[CINE BY FANFAN] Interstellar de Christopher Nolan

InterstellarJ’arrive un peu après la bataille pour vous parler de ce film puisque mon hôte Agrippine vous expliquait déjà pourquoi elle l’a adoré.

Je vous rappelle rapidement le pitch : Dans un futur pas si éloigné, toute la société est centrée autour de l’agriculture pour réussir à survivre  malgré les épidémies qui se succèdent sur les cultures. A l’insu du grand public la NASA mène des recherches pour trouver une nouvelle planète habitable pour l’humanité. Cooper (Matthew Mcconaughey) ancien pilote devenu agriculteur par la force des choses, va se joindre à une expédition avec 3 autres astronautes dont le docteur Brand (Anne Hathaway).

Comme Agrippine j’ai passé un excellent moment et les 2h45 du film sont passées comme une lettre à la poste.

Je ne reviendrai pas sur la fin qui porte à interprétation. A vous de vous faire votre idée en fonction de ce que vous avez trouvé dans ce film et sur le net (Agrippine vous a mis 2 liens bien foutus sur sa critique).

Mon bémol c’est qu’à un moment j’ai été un peu larguée entre le trou noir, le wormhol. Les compressions et dilatation du temps et de la gravité ça j’ai pigé mais ne me demandez pas de vous expliquer exactement le pourquoi du comment. Mes cours de physique doivent un peu trop dater je pense ou est ce la faute de la VO ?

Du coup je parlerai plus de l’aspect humain de ce film avec la question de savoir « où placer le curseur« .

Le héros Cooper sacrifie sa vie de famille, laisse ses enfants pour les sauver et aussi un peu pour se sauver de cette vie d’agriculteur qu’il déteste, il ne faut pas se mentir. Mais quand il apprend plus tard dans le film que le but ultime de la mission n’est pas vraiment celui qu’on lui a annoncé, il se retrouve face au dilemme : sauver le genre humaine ou sa famille. Il était prêt à se sacrifier pour eux mais l’est il pour des inconnus?

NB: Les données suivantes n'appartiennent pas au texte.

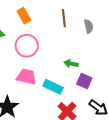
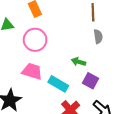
brown line: (64, 18) -> (93, 12), moved
gray semicircle: (89, 26) -> (98, 36), moved

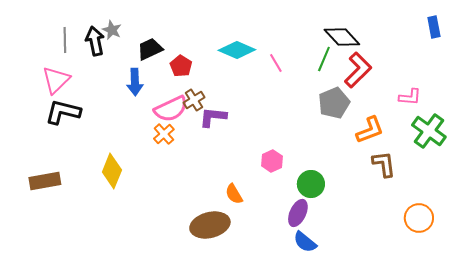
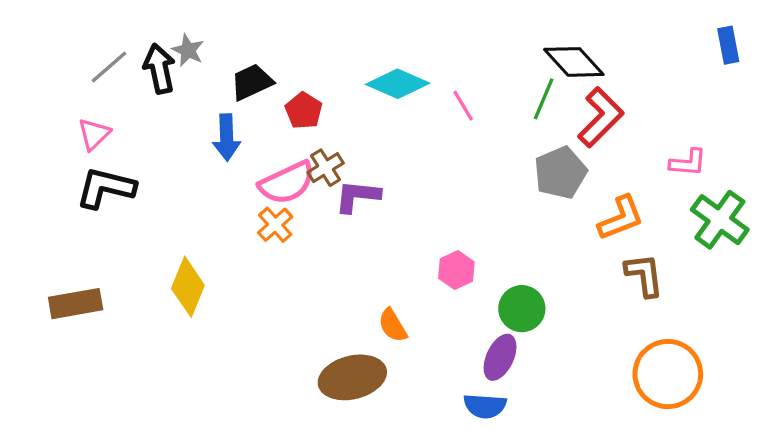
gray line: (65, 40) -> (109, 67), turned 50
pink triangle: (56, 80) -> (94, 134), size x0.7
orange circle: (419, 218) -> (668, 374), moved, size x1.4
blue semicircle: (305, 242) -> (485, 406), moved, turned -35

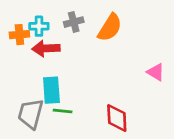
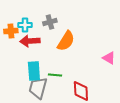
orange semicircle: (110, 28) -> (66, 41), moved
green line: (63, 111) -> (55, 75), moved
gray trapezoid: (31, 114) -> (38, 88), moved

Et puis vient aussi la question de qu’est ce qu’on fait de notre savoir, de notre technologie : on la consacre uniquement au plaisir immédiat, à la surconsommation qui pèse de plus en plus lourd sur la planète.

Comme tout bon film d’anticipation, sur le postulat de départ le trait est forcé : on est passé d’une société de consommation tournée vers le surperflux à une société essentiellement agricole où la recherche est mise au rencard. Où tous les moyens sont tournés vers les besoins de premières nécessités.

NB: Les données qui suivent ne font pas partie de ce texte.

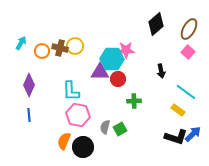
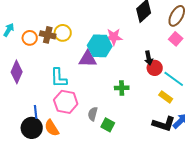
red circle: (118, 79) -> (155, 68), moved
blue line: (29, 115) -> (36, 112), moved
green square: (120, 129) -> (108, 125), moved, turned -32
orange semicircle: (64, 141) -> (52, 128), turned -54
black circle: (83, 147) -> (32, 128), moved

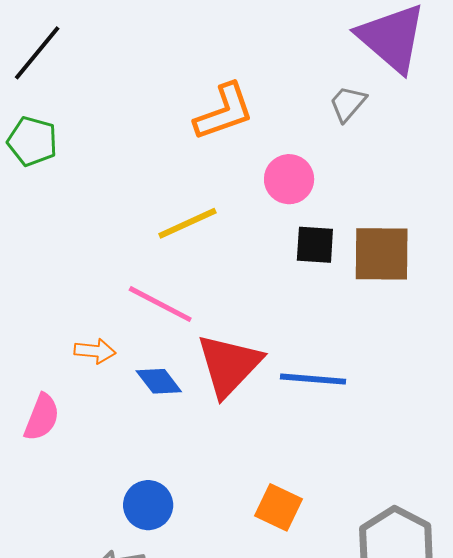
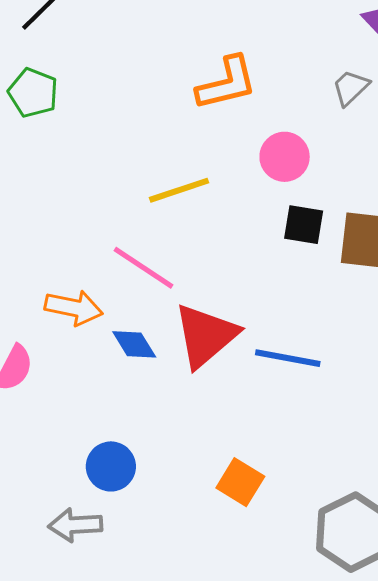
orange arrow: (95, 351) -> (74, 308), size x1.4

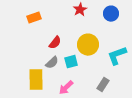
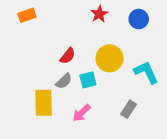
orange rectangle: (34, 18) -> (27, 15), moved
cyan L-shape: (117, 56) -> (146, 72), turned 85

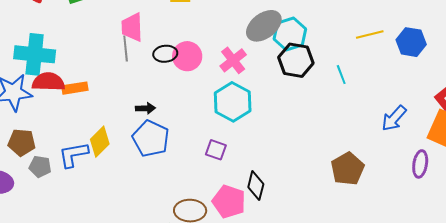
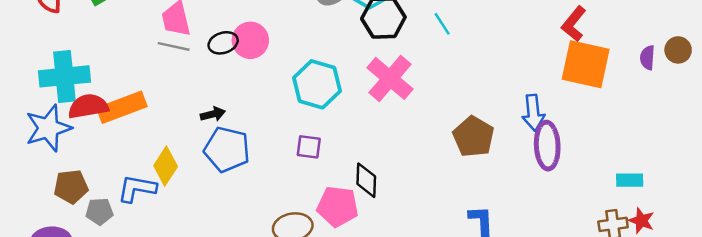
gray line: (126, 48) -> (174, 46), turned -60
pink cross: (233, 60) -> (390, 78), moved, size x1.4
orange rectangle: (75, 88) -> (122, 107), size x1.5
blue arrow: (394, 118) -> (533, 113), moved, turned -36
blue L-shape: (73, 155) -> (137, 189), turned 32
purple ellipse: (420, 164) -> (547, 146), moved, size x1.4

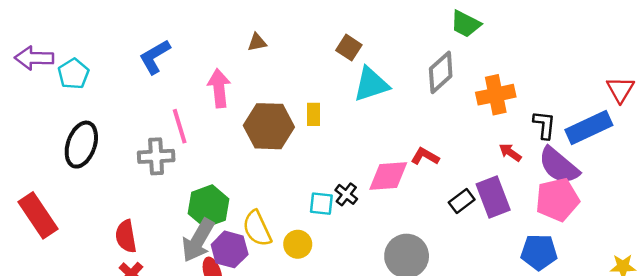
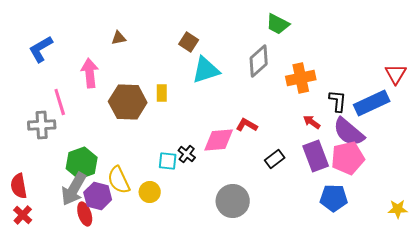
purple rectangle: (493, 197) -> (316, 156), moved

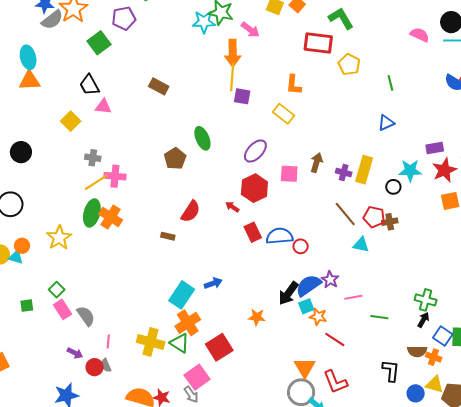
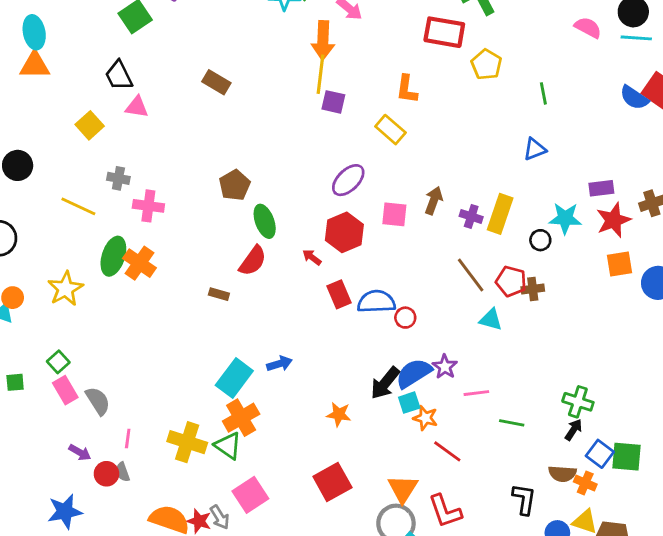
green ellipse: (202, 138) -> (265, 221), moved
yellow line: (96, 182) -> (78, 206), moved, turned 55
red square: (219, 347) -> (332, 482), moved
gray arrow: (191, 395) -> (220, 517), moved

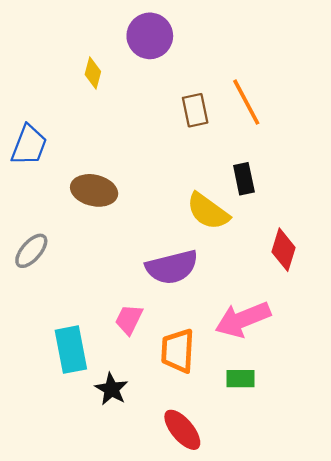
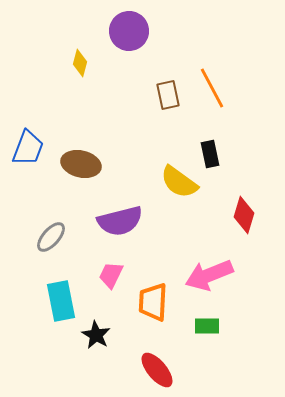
blue trapezoid: (29, 145) -> (28, 148), moved
gray ellipse: (31, 251) -> (51, 237), moved
purple semicircle: (172, 267) -> (120, 221), moved

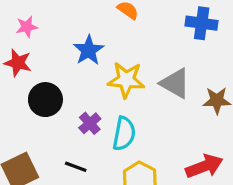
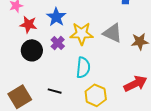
red star: (18, 63) -> (28, 24), moved
purple cross: (90, 123) -> (58, 43), moved

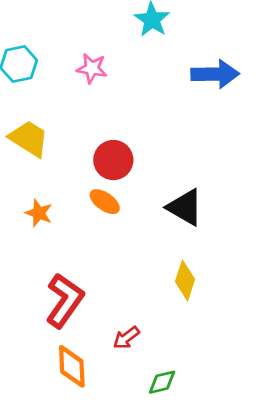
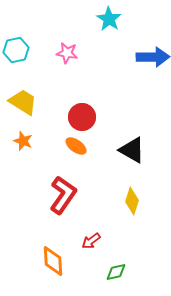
orange star: (39, 213) -> (23, 141), moved
red L-shape: (65, 300) -> (63, 195), moved

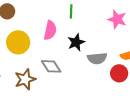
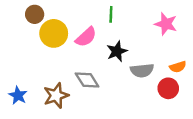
pink semicircle: (50, 30) -> (86, 37), turned 36
yellow circle: (18, 42) -> (54, 33), moved

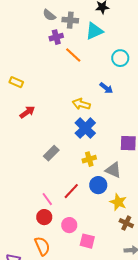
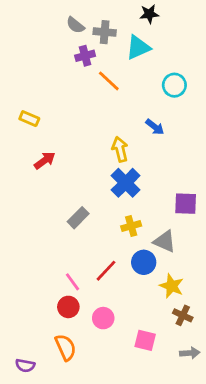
yellow arrow: (81, 104) -> (120, 149), turned 60
pink square: (87, 241) -> (145, 340), moved

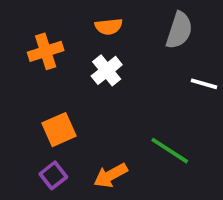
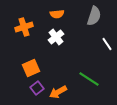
white line: (204, 84) -> (107, 44), turned 40
purple square: (53, 175) -> (37, 88), moved

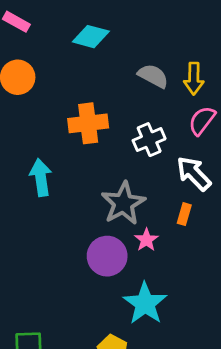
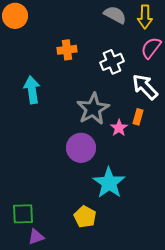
orange cross: (88, 123) -> (67, 50), size x0.7
pink star: (146, 240) -> (119, 128), moved

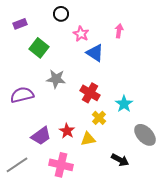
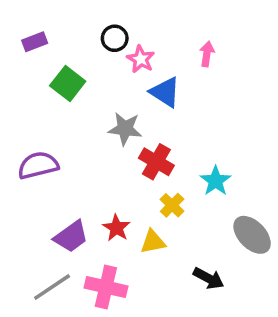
black circle: (61, 14) -> (115, 38), moved
gray star: (56, 79) -> (125, 129), moved
gray line: (17, 165) -> (52, 287), moved

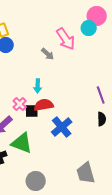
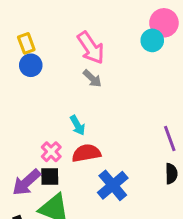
pink arrow: (66, 39) -> (91, 48), moved
cyan arrow: (38, 86) -> (78, 125), turned -32
black square: (32, 111) -> (50, 177), moved

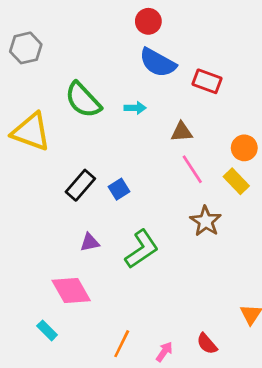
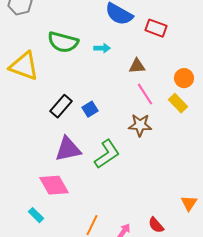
green semicircle: (83, 100) -> (63, 42), turned -32
brown star: (206, 221) -> (140, 125), moved, turned -30
purple triangle: (90, 242) -> (68, 149), size x1.8

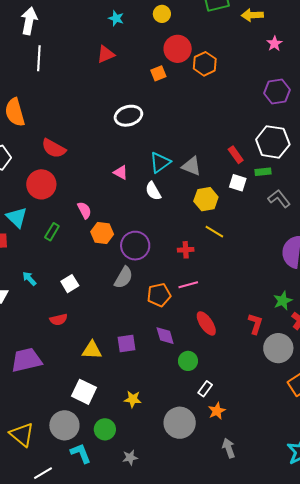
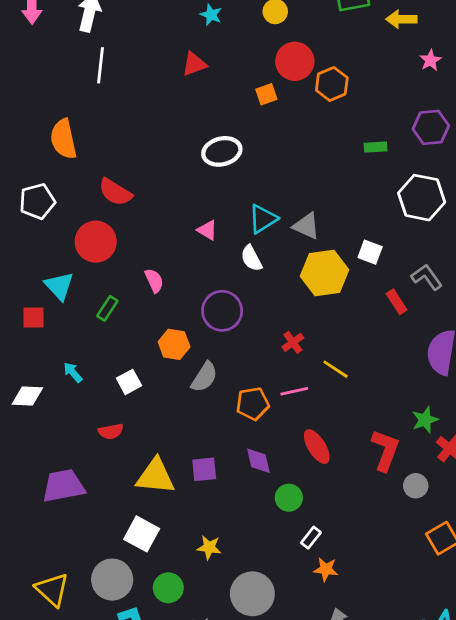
red rectangle: (236, 155) -> (397, 302), moved
green rectangle: (263, 172) -> (376, 147), moved
yellow hexagon: (206, 199) -> (324, 273), size x1.4
yellow line: (214, 232) -> (336, 369), moved
orange hexagon: (102, 233) -> (174, 344), moved
purple circle: (135, 246) -> (222, 311), moved
red cross: (186, 250) -> (293, 342), turned -35
red L-shape: (255, 324) -> (385, 450), size x1.4
gray circle: (278, 348) -> (416, 486), size x0.6
yellow triangle: (92, 350) -> (155, 476), size x1.4
orange star: (217, 411) -> (326, 569), turned 30
gray circle: (180, 423) -> (252, 594), moved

Le réalisateur ne s’étend pas vraiment sur la genèse de ces changements. J’ai aimé le fait que ce tournant ne résulte pas d’un cataclysme ou d’une intervention extérieure. La société n’est pas devenue hyper violente, elle a survécue et recentré son énergie et le fait qu’on retrouve nos repères la rend d’autant plus crédible. Je trouve que c’est intéressant de se poser la question : à quel moment on va basculer vers le trop technologique, où l’écart avec ce dont on a vraiment besoin pour vivre sera trop grand ?

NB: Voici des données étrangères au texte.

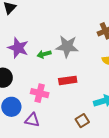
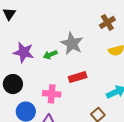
gray star: (67, 46) -> (72, 44), turned 30

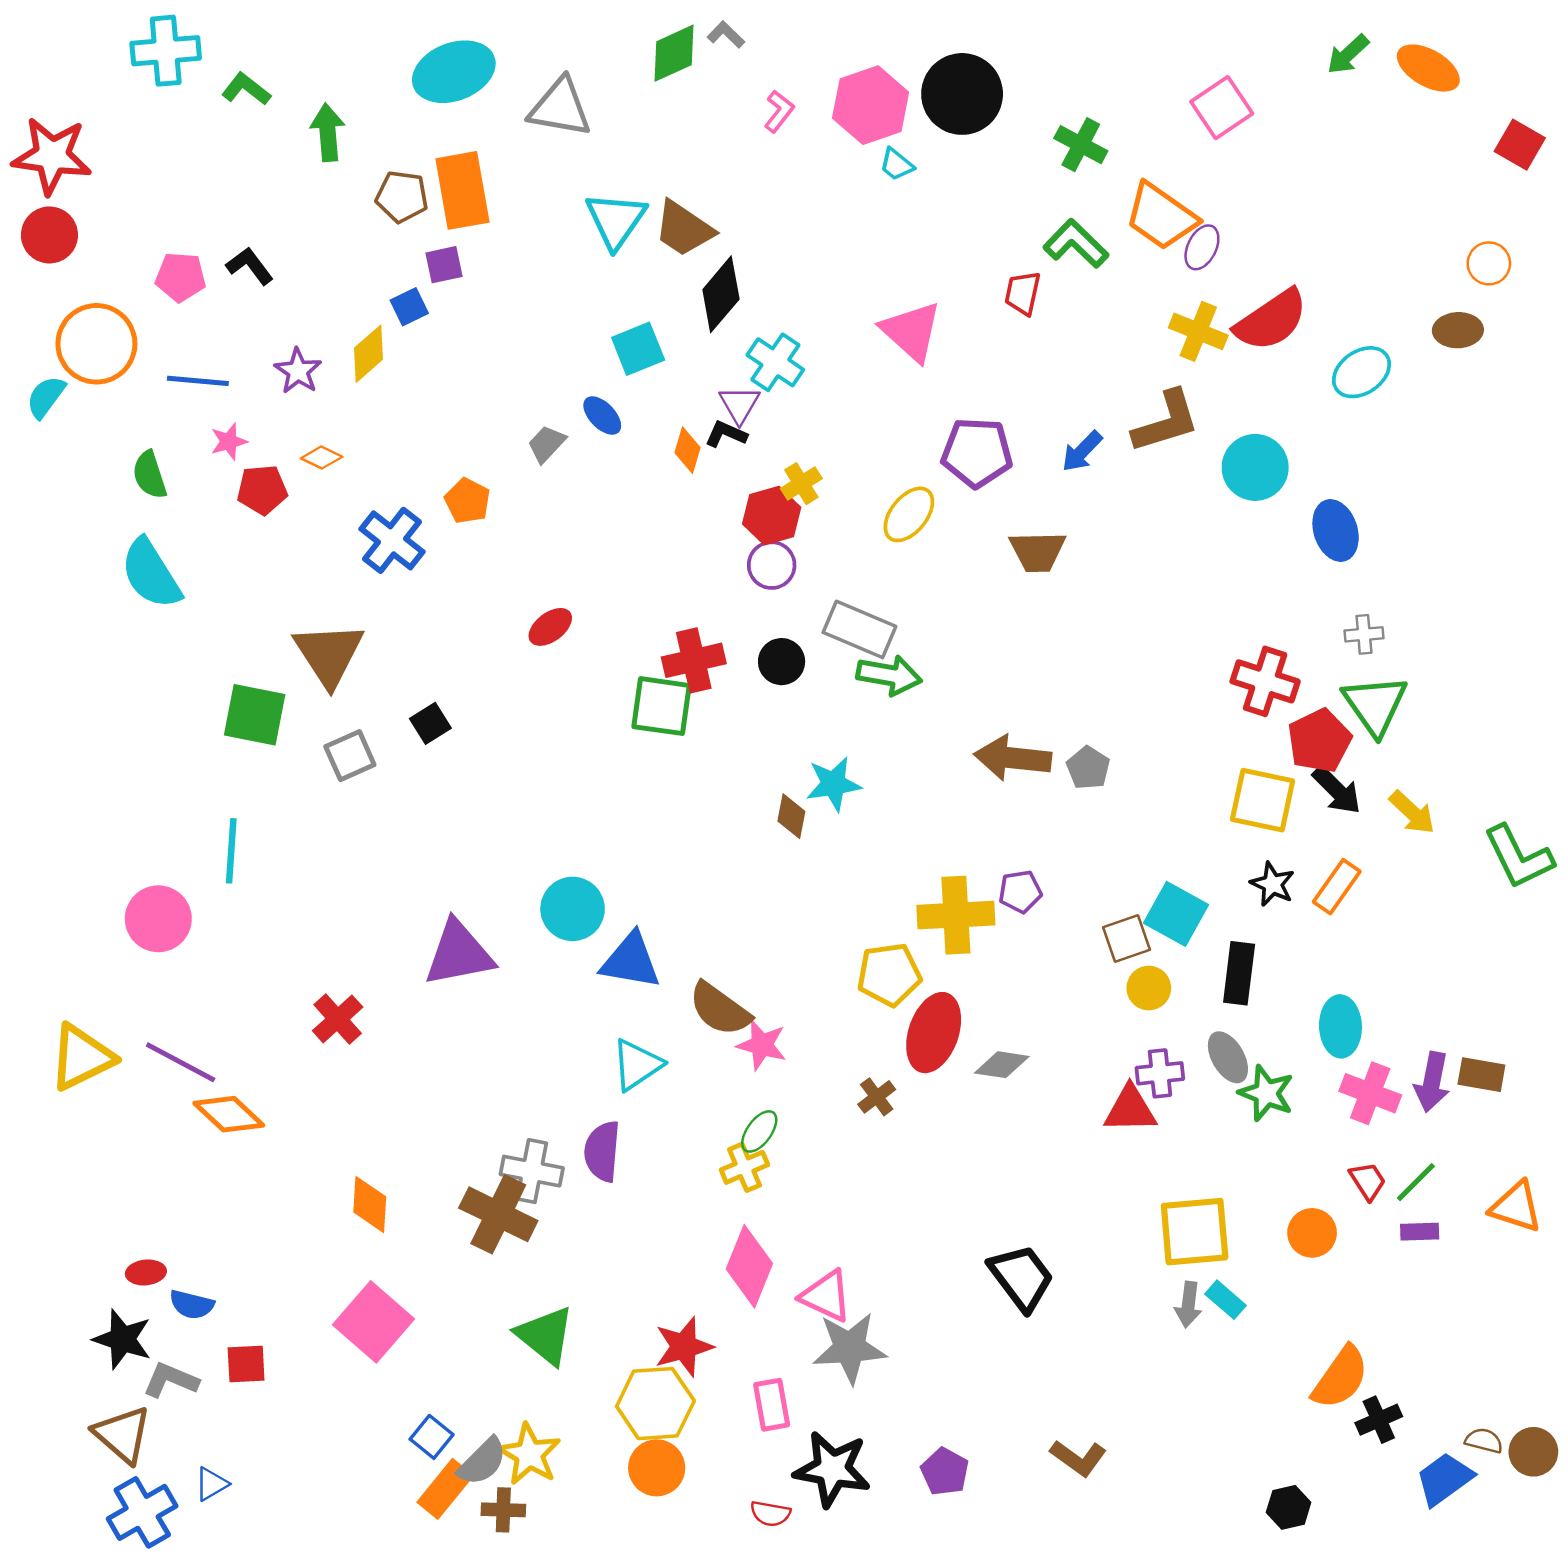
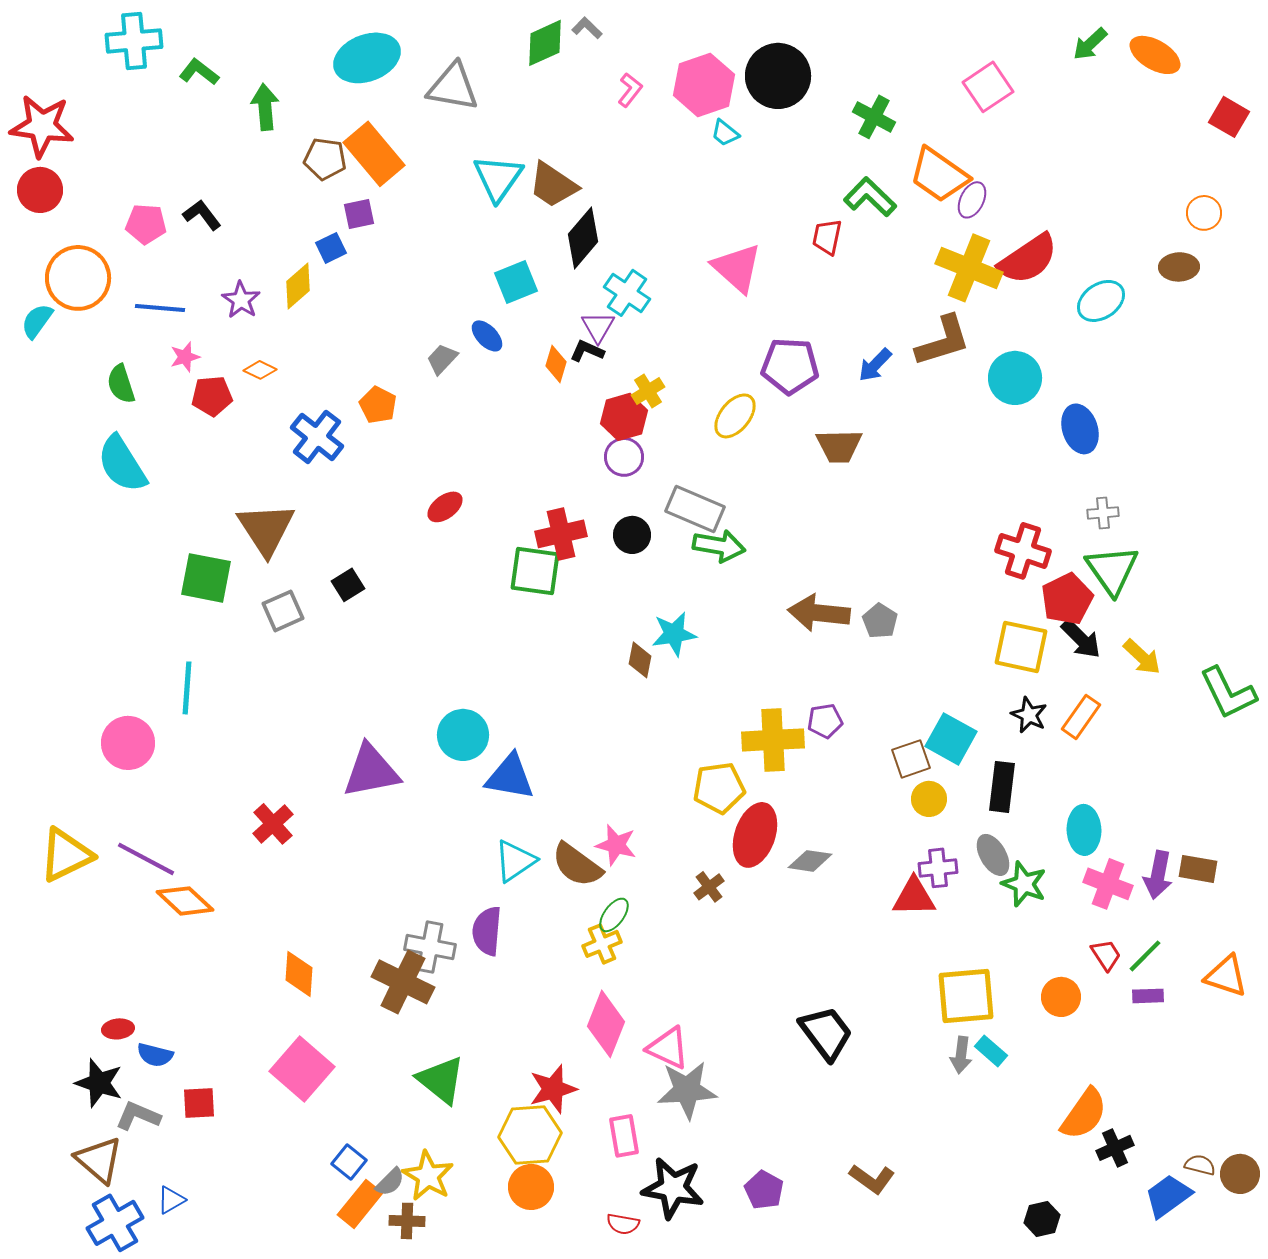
orange rectangle: (462, 190) -> (374, 154), turned -30
yellow cross: (1198, 331) -> (969, 268), size x1.4
brown semicircle: (720, 1009) -> (577, 865), moved
gray semicircle: (482, 1462) -> (390, 1182), size x0.7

Je préfère penser qu’on n’a pas encore franchi ce cap et qu’une partie de l’opinion publique (dont la réalisation de ce film est la preuve) commence à se dire qu’il serait bon de ralentir la cadence.

Loin de moi l’idée de vous plomber le moral, vous pouvez aussi prendre ce film pour un excellent moment de cinéma avec un vrai scénario et plein de pistes de réflexion que vous pourrez explorer … ou pas.

Ma conclusion

Envie d’une histoire dense, d’aller voir ce qu’il y a au fond des trous noirs, allez y.

Envie d’un film à un seul degré de lecture, passez votre chemin.